What to work on
Your copy should hold every record exactly and no images.

[Saved entries]

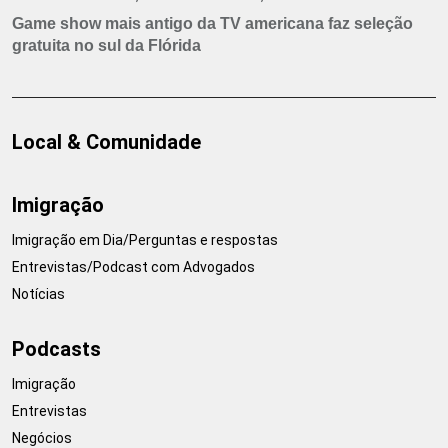
Game show mais antigo da TV americana faz seleção
gratuita no sul da Flórida
Local & Comunidade
Imigração
Imigração em Dia/Perguntas e respostas
Entrevistas/Podcast com Advogados
Notícias
Podcasts
Imigração
Entrevistas
Negócios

Your solution
Game show mais antigo da TV americana faz seleção
gratuita no sul da Flórida
Local & Comunidade
Imigração
Imigração em Dia/Perguntas e respostas
Entrevistas/Podcast com Advogados
Notícias
Podcasts
Imigração
Entrevistas
Negócios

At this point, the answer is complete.